THE PROBLEM | Scan the data below and pick out the lines containing the word "admin".

Document layout detection data |
* * * * *

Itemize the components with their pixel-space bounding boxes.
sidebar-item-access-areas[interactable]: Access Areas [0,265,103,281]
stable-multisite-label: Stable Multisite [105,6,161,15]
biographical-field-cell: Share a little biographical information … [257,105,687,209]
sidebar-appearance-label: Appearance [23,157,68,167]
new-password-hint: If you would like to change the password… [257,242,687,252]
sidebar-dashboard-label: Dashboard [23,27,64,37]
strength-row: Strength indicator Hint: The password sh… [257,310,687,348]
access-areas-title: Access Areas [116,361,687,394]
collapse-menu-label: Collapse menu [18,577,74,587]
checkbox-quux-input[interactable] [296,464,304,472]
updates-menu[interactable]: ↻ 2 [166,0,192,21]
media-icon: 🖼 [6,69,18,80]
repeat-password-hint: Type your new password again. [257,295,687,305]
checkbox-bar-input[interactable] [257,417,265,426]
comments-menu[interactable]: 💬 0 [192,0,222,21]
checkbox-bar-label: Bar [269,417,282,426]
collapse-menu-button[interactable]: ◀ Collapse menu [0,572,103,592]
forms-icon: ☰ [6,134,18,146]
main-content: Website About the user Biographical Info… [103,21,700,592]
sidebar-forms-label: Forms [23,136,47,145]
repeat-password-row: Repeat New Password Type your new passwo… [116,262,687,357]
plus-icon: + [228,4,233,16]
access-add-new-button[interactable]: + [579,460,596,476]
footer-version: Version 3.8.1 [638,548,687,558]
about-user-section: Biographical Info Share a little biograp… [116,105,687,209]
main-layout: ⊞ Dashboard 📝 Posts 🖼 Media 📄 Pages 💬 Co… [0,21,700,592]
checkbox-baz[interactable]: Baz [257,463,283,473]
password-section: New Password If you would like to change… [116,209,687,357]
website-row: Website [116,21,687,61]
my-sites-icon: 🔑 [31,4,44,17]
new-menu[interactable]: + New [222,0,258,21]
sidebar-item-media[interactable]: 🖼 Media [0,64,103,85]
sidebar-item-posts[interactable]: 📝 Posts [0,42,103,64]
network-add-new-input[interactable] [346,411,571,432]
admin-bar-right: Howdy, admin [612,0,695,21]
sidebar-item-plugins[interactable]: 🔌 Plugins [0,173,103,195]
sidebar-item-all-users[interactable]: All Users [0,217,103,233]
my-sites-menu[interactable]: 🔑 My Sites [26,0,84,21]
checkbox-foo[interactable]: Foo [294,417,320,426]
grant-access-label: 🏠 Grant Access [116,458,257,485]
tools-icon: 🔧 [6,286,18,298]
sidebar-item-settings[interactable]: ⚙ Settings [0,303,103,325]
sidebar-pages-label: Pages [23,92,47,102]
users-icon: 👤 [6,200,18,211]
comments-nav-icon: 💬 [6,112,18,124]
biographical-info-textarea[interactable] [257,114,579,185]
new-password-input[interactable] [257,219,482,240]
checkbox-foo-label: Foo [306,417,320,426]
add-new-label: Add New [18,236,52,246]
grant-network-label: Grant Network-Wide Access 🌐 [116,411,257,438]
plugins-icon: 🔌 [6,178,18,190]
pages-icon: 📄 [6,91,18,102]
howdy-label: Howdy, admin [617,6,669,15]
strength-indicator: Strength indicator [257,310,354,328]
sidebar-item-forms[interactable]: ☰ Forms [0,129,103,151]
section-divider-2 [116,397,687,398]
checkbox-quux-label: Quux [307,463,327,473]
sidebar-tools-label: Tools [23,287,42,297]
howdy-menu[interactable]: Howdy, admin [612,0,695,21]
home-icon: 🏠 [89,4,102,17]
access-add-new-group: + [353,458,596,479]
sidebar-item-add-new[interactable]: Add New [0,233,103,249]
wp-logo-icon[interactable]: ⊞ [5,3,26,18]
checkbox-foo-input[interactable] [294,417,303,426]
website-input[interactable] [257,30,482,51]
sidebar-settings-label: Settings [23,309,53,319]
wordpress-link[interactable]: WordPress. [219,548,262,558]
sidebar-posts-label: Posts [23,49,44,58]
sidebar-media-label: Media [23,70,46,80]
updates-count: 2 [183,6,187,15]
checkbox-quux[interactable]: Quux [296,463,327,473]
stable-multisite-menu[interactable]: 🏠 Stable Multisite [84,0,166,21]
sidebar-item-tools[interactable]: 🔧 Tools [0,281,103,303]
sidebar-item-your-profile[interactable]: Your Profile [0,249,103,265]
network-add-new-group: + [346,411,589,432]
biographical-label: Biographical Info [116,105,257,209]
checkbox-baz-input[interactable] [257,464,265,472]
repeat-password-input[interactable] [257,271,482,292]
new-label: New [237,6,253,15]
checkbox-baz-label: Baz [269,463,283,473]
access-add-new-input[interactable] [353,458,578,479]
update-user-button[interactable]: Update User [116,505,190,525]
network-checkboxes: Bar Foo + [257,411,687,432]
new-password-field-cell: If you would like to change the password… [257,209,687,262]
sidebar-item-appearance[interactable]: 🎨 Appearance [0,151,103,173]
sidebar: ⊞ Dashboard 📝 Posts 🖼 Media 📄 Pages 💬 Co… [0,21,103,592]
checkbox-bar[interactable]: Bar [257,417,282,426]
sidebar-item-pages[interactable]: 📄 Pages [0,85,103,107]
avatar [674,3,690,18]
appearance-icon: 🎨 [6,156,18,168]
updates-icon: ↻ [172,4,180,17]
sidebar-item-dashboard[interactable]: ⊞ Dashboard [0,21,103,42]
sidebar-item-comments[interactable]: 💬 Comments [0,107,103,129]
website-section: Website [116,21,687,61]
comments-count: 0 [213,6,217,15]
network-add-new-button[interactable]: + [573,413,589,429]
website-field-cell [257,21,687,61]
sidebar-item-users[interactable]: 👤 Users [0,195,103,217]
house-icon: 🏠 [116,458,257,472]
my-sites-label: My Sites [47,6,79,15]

* * * * *

EXERCISE RESPONSE |
admin-bar-right: Howdy, admin [612,0,695,21]
howdy-label: Howdy, admin [617,6,669,15]
howdy-menu[interactable]: Howdy, admin [612,0,695,21]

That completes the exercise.